Morgan Stanley Lifts Big Team from JP Morgan in Beverly Hills
(Updates with response from JPMorgan spokeswoman in eighth paragraph.)
Although Morgan Stanley is “comfortable” with the small shrinkage in its brokerage salesforce, it continues to selectively engage in the wealth management recruiting wars, senior executives said on Tuesday.
The company confirmed on the same day that it reported a 1% decline in advisors and a lower compensation ratio that it hired a six-person team of veterans from JPMorgan Securities’ Century City office in Los Angeles last week to join its Beverly Hills branch.
Led by senior brokers Alan Solursh and David J. Pollock, who had been with Morgan and its predecessor Bear Stearns in southern California for 26 and 22 years, respectively, the team also includes 16-year JP Morgan advisor Shadi Mullin and three associates. Pollock was at one time manager of the JPMorgan branch.
The SPM Group, which has a niche serving athletes and entertainment industry clients, will also operate out of Woodland Hills to accommodate Solursh’s commute. It produces between $3 million and $4 million annually, said a person familiar with their production.
A Morgan Stanley spokeswoman declined to comment on the group’s production.
The hires further erode JP Morgan Securities Los Angeles presence, to the apparent benefit of some wirehouse competitors.

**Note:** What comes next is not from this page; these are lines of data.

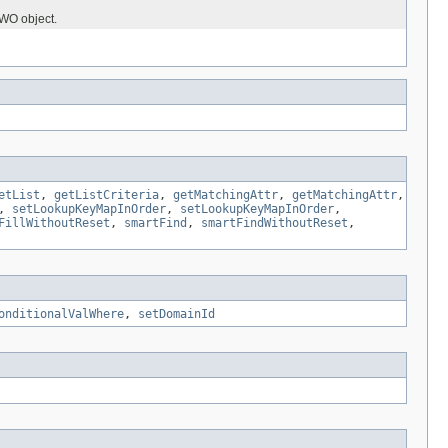
eWO object.
etList
,
getListCriteria
,
getMatchingAttr
,
getMatchingAttr
,
,
setLookupKeyMapInOrder
,
setLookupKeyMapInOrder
,
FillWithoutReset
,
smartFind
,
smartFindWithoutReset
,
onditionalValWhere
,
setDomainId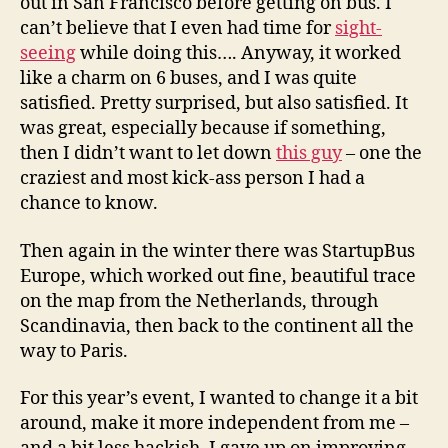
out in San Francisco before getting on bus. I
can’t believe that I even had time for
sight-
seeing
while doing this…. Anyway, it worked
like a charm on 6 buses, and I was quite
satisfied. Pretty surprised, but also satisfied. It
was great, especially because if something,
then I didn’t want to let down
this guy
– one the
craziest and most kick-ass person I had a
chance to know.
Then again in the winter there was StartupBus
Europe, which worked out fine, beautiful trace
on the map from the Netherlands, through
Scandinavia, then back to the continent all the
way to Paris.
For this year’s event, I wanted to change it a bit
around, make it more independent from me –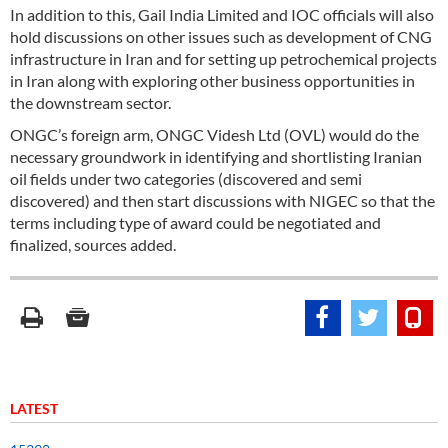
In addition to this, Gail India Limited and IOC officials will also
hold discussions on other issues such as development of CNG
infrastructure in Iran and for setting up petrochemical projects
in Iran along with exploring other business opportunities in
the downstream sector.
ONGC’s foreign arm, ONGC Videsh Ltd (OVL) would do the
necessary groundwork in identifying and shortlisting Iranian
oil fields under two categories (discovered and semi
discovered) and then start discussions with NIGEC so that the
terms including type of award could be negotiated and
finalized, sources added.
LATEST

Garrett Bland, a multi-million-dollar producer and former branch manager, left for the Morgan Stanley Beverly HIlls branch in September, while Jay D. Baumgardner, III, joined UBS Financial Services’ private wealth management group in Newport Beach that same month.
Another two-person team managing about $350 million of client assets left JPMorgan in Century City In November to join Merrill Lynch, while Antoine Souma and a partner who were managing around $3.1 billion of client assets at the JPMorgan office jumped in June to Morgan Stanley.
A spokeswoman at JPMorgan said the company declined to comment about the departures and whether it will replenish its southern California brokerage force.
Morgan Stanley Chief Executive James Gorman said Tuesday that while he continues to keep a sharp eye on expenses in wealth management, he acknowledges “the competitive dynamics in this business,” a reference to expensive recruiting wars among large firms for senior brokers.
The hiring dynamic has changed in the past year, however, due in part to the Department of Labor’s fiduciary “conflict-of-interest” rule set to take effect on April 10. The rule prohibits firms from offering large signing bonuses that are contingent on hitting future sales goals. As a result, traditional deals offering cash upfront with the potential for more on the back-end have been redesigned.
Gorman and other cost-conscious executives are said to have quietly welcomed the ruling.
“We have seen a slowdown in recruiting both in and out,” Chief Financial Officer Jonathan Pruzan said on an earnings conference call on Tuesday when asked about the firm’s net loss of 126 brokers during 2016 to 15,763 and its relation to the DOL rule. “This is a level we are comfortable with.”
The loss of some mediocre producers and the hiring of some select other brokers helped Morgan Stanley for the first time report average annualized revenue per broker above $1 million in the fourth quarter.
And the firm continues to recruit.
It has resumed cash bonuses that can reach 175% of the revenue brokers generated in the previous 12 months, several recruiters said, supplemented by half of the deferred bonuses they leave behind at their previous employer. Morgan Stanley also is offering a modified deferred bonus based on hitting client-asset transfer and production goals over several years, recruiters said.
A Morgan Stanley spokeswoman declined to comment.
Separately, despite beefing up its downtown Los Angeles office, Morgan Stanley has been without a branch manager at its Santa Monica office since mid-October. The former manager, Christopher G. Richert, was discharged over “allegations involving undisclosed gifts to a subordinate employee,” according to his BrokerCheck disclosure record. The alleged violations did not involve sales practice offenses and were not client-related, it said.
Richert, who had been with Morgan Stanley since the end of 2009 and worked for seven years previously at UBS Financial Services’ Century City office, could not be reached for comment. The Morgan Stanley spokeswoman declined to comment on whether the firm is looking for a replacement.